- MATERIAL TO PROCESS
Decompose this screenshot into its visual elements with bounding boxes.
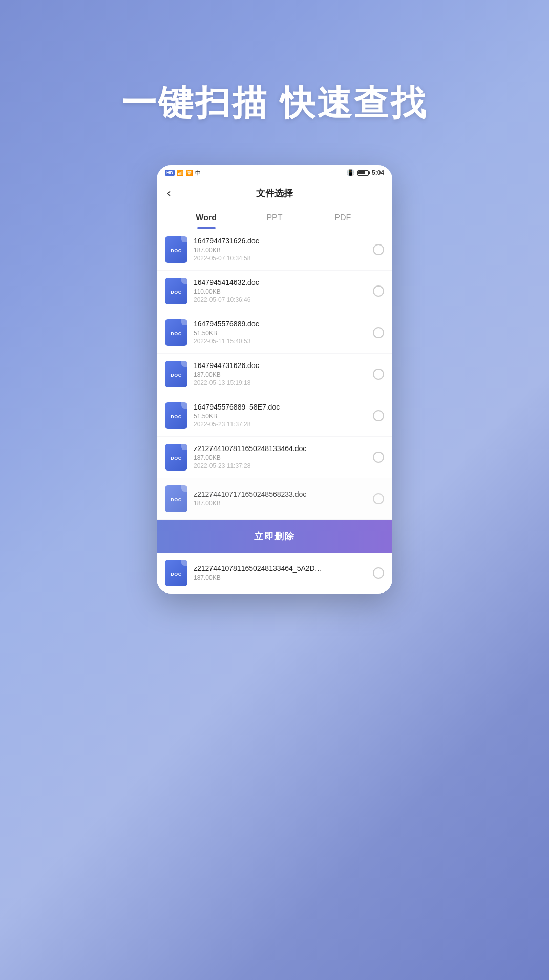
- hero-tagline: 一键扫描 快速查找: [121, 82, 428, 124]
- delete-button[interactable]: 立即删除: [157, 520, 392, 553]
- back-button[interactable]: ‹: [167, 187, 171, 200]
- time-display: 5:04: [372, 169, 384, 176]
- doc-icon-label: DOC: [171, 331, 182, 336]
- file-date: 2022-05-13 15:19:18: [194, 379, 367, 386]
- file-name: 1647945576889.doc: [194, 320, 367, 328]
- file-select-header: ‹ 文件选择: [157, 180, 392, 206]
- phone-mockup: HD 📶 🛜 中 📳 5:04 ‹ 文件选择 Word PPT PDF DOC: [157, 165, 392, 594]
- vibrate-icon: 📳: [347, 169, 354, 176]
- file-info: z21274410781165024813346​4.doc 187.00KB …: [194, 444, 367, 469]
- file-name: z2127441078116502481​33464_5A2D…: [194, 564, 367, 573]
- select-radio[interactable]: [373, 285, 384, 297]
- file-size: 51.50KB: [194, 413, 367, 420]
- file-name: 1647944731626.doc: [194, 237, 367, 245]
- file-item[interactable]: DOC z21274410781165024813346​4.doc 187.0…: [157, 437, 392, 478]
- file-size: 187.00KB: [194, 574, 367, 581]
- doc-icon: DOC: [165, 236, 187, 263]
- file-name: z212744107171650248568233.doc: [194, 490, 367, 498]
- status-left: HD 📶 🛜 中: [165, 169, 201, 177]
- doc-icon-label: DOC: [171, 248, 182, 253]
- file-date: 2022-05-23 11:37:28: [194, 462, 367, 469]
- file-size: 110.00KB: [194, 288, 367, 295]
- file-size: 187.00KB: [194, 454, 367, 461]
- doc-icon: DOC: [165, 485, 187, 512]
- file-item[interactable]: DOC 1647944731626.doc 187.00KB 2022-05-1…: [157, 354, 392, 395]
- select-radio[interactable]: [373, 369, 384, 380]
- doc-icon-label: DOC: [171, 456, 182, 461]
- file-date: 2022-05-07 10:36:46: [194, 296, 367, 303]
- file-date: 2022-05-07 10:34:58: [194, 255, 367, 262]
- doc-icon: DOC: [165, 361, 187, 387]
- file-name: z21274410781165024813346​4.doc: [194, 444, 367, 453]
- file-item[interactable]: DOC 1647945576889.doc 51.50KB 2022-05-11…: [157, 312, 392, 353]
- file-info: 1647944731626.doc 187.00KB 2022-05-07 10…: [194, 237, 367, 262]
- doc-icon: DOC: [165, 560, 187, 586]
- file-info: 1647944731626.doc 187.00KB 2022-05-13 15…: [194, 361, 367, 386]
- tab-ppt[interactable]: PPT: [240, 206, 308, 229]
- file-list: DOC 1647944731626.doc 187.00KB 2022-05-0…: [157, 229, 392, 594]
- file-item[interactable]: DOC z2127441078116502481​33464_5A2D… 187…: [157, 553, 392, 594]
- file-item[interactable]: DOC 1647945576889_58E7.doc 51.50KB 2022-…: [157, 395, 392, 436]
- file-info: 1647945576889.doc 51.50KB 2022-05-11 15:…: [194, 320, 367, 345]
- header-title: 文件选择: [256, 187, 293, 199]
- doc-icon-label: DOC: [171, 497, 182, 502]
- status-bar: HD 📶 🛜 中 📳 5:04: [157, 165, 392, 180]
- signal-icon: 📶: [177, 170, 184, 176]
- file-size: 187.00KB: [194, 500, 367, 507]
- file-item[interactable]: DOC 1647944731626.doc 187.00KB 2022-05-0…: [157, 229, 392, 270]
- select-radio[interactable]: [373, 452, 384, 463]
- wifi-icon: 🛜: [186, 170, 193, 176]
- file-date: 2022-05-11 15:40:53: [194, 338, 367, 345]
- tab-pdf[interactable]: PDF: [309, 206, 377, 229]
- file-item[interactable]: DOC 1647945414632.doc 110.00KB 2022-05-0…: [157, 271, 392, 312]
- battery-indicator: [357, 170, 369, 176]
- file-size: 187.00KB: [194, 371, 367, 378]
- doc-icon-label: DOC: [171, 373, 182, 378]
- select-radio[interactable]: [373, 493, 384, 504]
- file-date: 2022-05-23 11:37:28: [194, 421, 367, 428]
- doc-icon: DOC: [165, 402, 187, 429]
- doc-icon: DOC: [165, 444, 187, 471]
- file-name: 1647944731626.doc: [194, 361, 367, 370]
- tab-word[interactable]: Word: [172, 206, 240, 229]
- file-name: 1647945414632.doc: [194, 278, 367, 287]
- doc-icon: DOC: [165, 278, 187, 304]
- doc-icon-label: DOC: [171, 290, 182, 295]
- doc-icon: DOC: [165, 319, 187, 346]
- sim-icon: 中: [195, 169, 201, 177]
- file-info: 1647945576889_58E7.doc 51.50KB 2022-05-2…: [194, 403, 367, 428]
- select-radio[interactable]: [373, 327, 384, 338]
- file-item[interactable]: DOC z212744107171650248568233.doc 187.00…: [157, 478, 392, 519]
- file-info: 1647945414632.doc 110.00KB 2022-05-07 10…: [194, 278, 367, 303]
- file-size: 187.00KB: [194, 247, 367, 254]
- select-radio[interactable]: [373, 244, 384, 255]
- file-type-tabs: Word PPT PDF: [157, 206, 392, 229]
- file-info: z212744107171650248568233.doc 187.00KB: [194, 490, 367, 507]
- file-name: 1647945576889_58E7.doc: [194, 403, 367, 411]
- select-radio[interactable]: [373, 410, 384, 421]
- select-radio[interactable]: [373, 567, 384, 579]
- doc-icon-label: DOC: [171, 571, 182, 577]
- file-info: z2127441078116502481​33464_5A2D… 187.00K…: [194, 564, 367, 581]
- hd-badge: HD: [165, 170, 175, 176]
- status-right: 📳 5:04: [347, 169, 384, 176]
- doc-icon-label: DOC: [171, 414, 182, 419]
- file-size: 51.50KB: [194, 330, 367, 337]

- THE PROBLEM
Output all the material above exactly once more, leaving every picture out.

- ANSWER SECTION
Decompose this screenshot into its visual elements with bounding boxes.
- hero-tagline: 一键扫描 快速查找: [121, 82, 428, 124]
- delete-button[interactable]: 立即删除: [157, 520, 392, 553]
- back-button[interactable]: ‹: [167, 187, 171, 200]
- time-display: 5:04: [372, 169, 384, 176]
- doc-icon-label: DOC: [171, 331, 182, 336]
- file-date: 2022-05-13 15:19:18: [194, 379, 367, 386]
- file-name: 1647945576889.doc: [194, 320, 367, 328]
- file-select-header: ‹ 文件选择: [157, 180, 392, 206]
- phone-mockup: HD 📶 🛜 中 📳 5:04 ‹ 文件选择 Word PPT PDF DOC: [157, 165, 392, 594]
- vibrate-icon: 📳: [347, 169, 354, 176]
- file-info: z21274410781165024813346​4.doc 187.00KB …: [194, 444, 367, 469]
- file-name: z2127441078116502481​33464_5A2D…: [194, 564, 367, 573]
- select-radio[interactable]: [373, 285, 384, 297]
- file-size: 51.50KB: [194, 413, 367, 420]
- file-name: 1647944731626.doc: [194, 237, 367, 245]
- file-item[interactable]: DOC z21274410781165024813346​4.doc 187.0…: [157, 437, 392, 478]
- file-size: 187.00KB: [194, 574, 367, 581]
- doc-icon: DOC: [165, 236, 187, 263]
- file-name: z212744107171650248568233.doc: [194, 490, 367, 498]
- status-left: HD 📶 🛜 中: [165, 169, 201, 177]
- doc-icon-label: DOC: [171, 248, 182, 253]
- file-date: 2022-05-23 11:37:28: [194, 462, 367, 469]
- file-size: 110.00KB: [194, 288, 367, 295]
- file-size: 187.00KB: [194, 454, 367, 461]
- doc-icon: DOC: [165, 485, 187, 512]
- file-item[interactable]: DOC 1647944731626.doc 187.00KB 2022-05-1…: [157, 354, 392, 395]
- select-radio[interactable]: [373, 369, 384, 380]
- doc-icon-label: DOC: [171, 456, 182, 461]
- file-date: 2022-05-07 10:36:46: [194, 296, 367, 303]
- file-date: 2022-05-07 10:34:58: [194, 255, 367, 262]
- doc-icon: DOC: [165, 361, 187, 387]
- file-name: z21274410781165024813346​4.doc: [194, 444, 367, 453]
- file-item[interactable]: DOC 1647945576889.doc 51.50KB 2022-05-11…: [157, 312, 392, 353]
- file-info: 1647944731626.doc 187.00KB 2022-05-07 10…: [194, 237, 367, 262]
- doc-icon: DOC: [165, 560, 187, 586]
- file-info: 1647944731626.doc 187.00KB 2022-05-13 15…: [194, 361, 367, 386]
- tab-ppt[interactable]: PPT: [240, 206, 308, 229]
- file-list: DOC 1647944731626.doc 187.00KB 2022-05-0…: [157, 229, 392, 594]
- file-item[interactable]: DOC z2127441078116502481​33464_5A2D… 187…: [157, 553, 392, 594]
- file-item[interactable]: DOC 1647945576889_58E7.doc 51.50KB 2022-…: [157, 395, 392, 436]
- file-info: 1647945576889.doc 51.50KB 2022-05-11 15:…: [194, 320, 367, 345]
- header-title: 文件选择: [256, 187, 293, 199]
- doc-icon-label: DOC: [171, 497, 182, 502]
- status-bar: HD 📶 🛜 中 📳 5:04: [157, 165, 392, 180]
- signal-icon: 📶: [177, 170, 184, 176]
- file-size: 187.00KB: [194, 500, 367, 507]
- file-item[interactable]: DOC 1647944731626.doc 187.00KB 2022-05-0…: [157, 229, 392, 270]
- select-radio[interactable]: [373, 452, 384, 463]
- wifi-icon: 🛜: [186, 170, 193, 176]
- file-date: 2022-05-11 15:40:53: [194, 338, 367, 345]
- tab-pdf[interactable]: PDF: [309, 206, 377, 229]
- file-item[interactable]: DOC 1647945414632.doc 110.00KB 2022-05-0…: [157, 271, 392, 312]
- battery-indicator: [357, 170, 369, 176]
- file-size: 187.00KB: [194, 371, 367, 378]
- doc-icon-label: DOC: [171, 373, 182, 378]
- select-radio[interactable]: [373, 493, 384, 504]
- file-date: 2022-05-23 11:37:28: [194, 421, 367, 428]
- doc-icon: DOC: [165, 402, 187, 429]
- doc-icon: DOC: [165, 444, 187, 471]
- file-name: 1647944731626.doc: [194, 361, 367, 370]
- tab-word[interactable]: Word: [172, 206, 240, 229]
- file-name: 1647945414632.doc: [194, 278, 367, 287]
- doc-icon: DOC: [165, 278, 187, 304]
- doc-icon-label: DOC: [171, 290, 182, 295]
- doc-icon: DOC: [165, 319, 187, 346]
- sim-icon: 中: [195, 169, 201, 177]
- file-info: 1647945576889_58E7.doc 51.50KB 2022-05-2…: [194, 403, 367, 428]
- select-radio[interactable]: [373, 327, 384, 338]
- file-item[interactable]: DOC z212744107171650248568233.doc 187.00…: [157, 478, 392, 519]
- file-info: 1647945414632.doc 110.00KB 2022-05-07 10…: [194, 278, 367, 303]
- file-size: 187.00KB: [194, 247, 367, 254]
- select-radio[interactable]: [373, 244, 384, 255]
- file-type-tabs: Word PPT PDF: [157, 206, 392, 229]
- file-info: z212744107171650248568233.doc 187.00KB: [194, 490, 367, 507]
- file-name: 1647945576889_58E7.doc: [194, 403, 367, 411]
- select-radio[interactable]: [373, 410, 384, 421]
- select-radio[interactable]: [373, 567, 384, 579]
- doc-icon-label: DOC: [171, 571, 182, 577]
- file-info: z2127441078116502481​33464_5A2D… 187.00K…: [194, 564, 367, 581]
- hd-badge: HD: [165, 170, 175, 176]
- status-right: 📳 5:04: [347, 169, 384, 176]
- doc-icon-label: DOC: [171, 414, 182, 419]
- file-size: 51.50KB: [194, 330, 367, 337]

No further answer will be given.